Kejadiannya sekitar tahun 1964-1965. Paceklik, wabah kolera dan disentri pun
menyebar di mana-mana. Untuk mendapatkan sembilan bahan pokok orang harus
berebutan. Di depan kantor pensiunan pada saat-saat tertentu orang mengantri
beras, gula, minyak tanah, dan kebutuhan bahan pokok lainnya.
Keluargaku
pun tak luput dari masa-masa sulit itu. Bapak bersama pasukan Siliwangi
ditugaskan ke pedalaman Sulawesi . Memberantas
gerombolan Kahar Muzakar. Kami hanya bisa makan nasi campur jagung. Terkadang
nasi bulgur atau hanya tiwul dan jiwel.
Suatu
hari Mak menyuruhku untuk membeli minyak tanah. Karena di kantor pensiunan tak
ada persedian, aku harus membelinya di dekat pasar. Sambil menunggu antrian
bergerak, aku melihat-lihat kios buku di samping pompa bensin.
“Weits…
ini dia!

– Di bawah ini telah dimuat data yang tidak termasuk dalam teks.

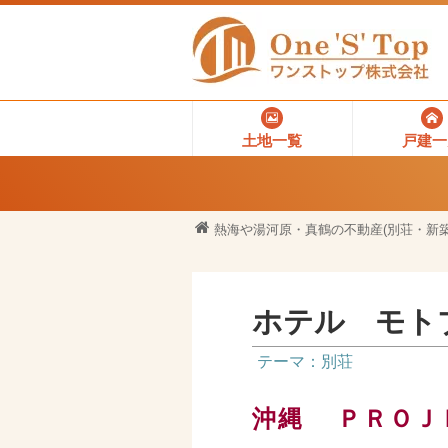
土地一覧
戸建一
熱海や湯河原・真鶴の不動産(別荘・新築
ホテル モト
テーマ：別荘
沖縄 ＰＲＯＪ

Ada
majalah Mangle, Langensari, Baranangsiang, Campaka, Sari,” decakku
terkagum-kagum.
Semuanya
majalah berbahasa Sunda. Aku tahu persis, di majalah Mangle dan Langensari
sedang dimuat cerita bersambung karya Rustandi Kartakusumah. Sebelumnya aku
hanya bisa menunggu lanjutan serial pengarang besar itu dari taman bacaan
langganan Mak. Itu pun harus berebut dengan para penggemar lainnya.
Tanpa
pikir panjang lagi, aku membeli kedua majalah itu!
Sambil
membawa majalah itu aku ngeloyor ke
alun-alun. Membacanya sambil tidur-tiduran di atas lingga. Yaitu sebuah tugu
monumen, peninggalan zaman dahulu di tengah alun-alun Sumedang.
Begitu
asyiknya aku membaca. Lupa segalanya!
Petang
hari, akhirnya Mak berhasil juga melacak jejakku.
“Astaghfirullaaah!”
jerit Mak dengan wajah merah padam. “Dari tadi ditunggu-tunggu minyak tanahnya,
sampai batal masak! Mana minyak tanahnya, mannnaaa?”
Aku
terdiam sambil memeluk majalah Mangle dan Langensari erat-erat di dadaku.
Jerigen ukuran lima
liter tergeletak di bawah tangga lingga. Mata Mak melotot hebat.
“Iiiih…
ini anak!” dijewernya kupingku kuat-kuat.
Aku bergeming.
Pantang menangis kalau bukan karena sakit!
Sepanjang
jalan pulang, Mak merepet terus
mengomeliku. Aku hanya terdiam, merasa bersalah. Sebagai hukuman Mak melarang
aku main sepeda keliling Regol selama seminggu. Aku malah senang.
“Mending
juga baca majalah kesayangan daripada keluyuran!” gumamku membatin.
Biasanya
kemarahan Mak takkan lama-lama. Karena Mak pun termasuk kutu buku. Mak malah
menungguiku selesai membaca majalah. Kemudian, Mak pun akan asyik membaca
cerita bersambung Rustandi Kartakusumah.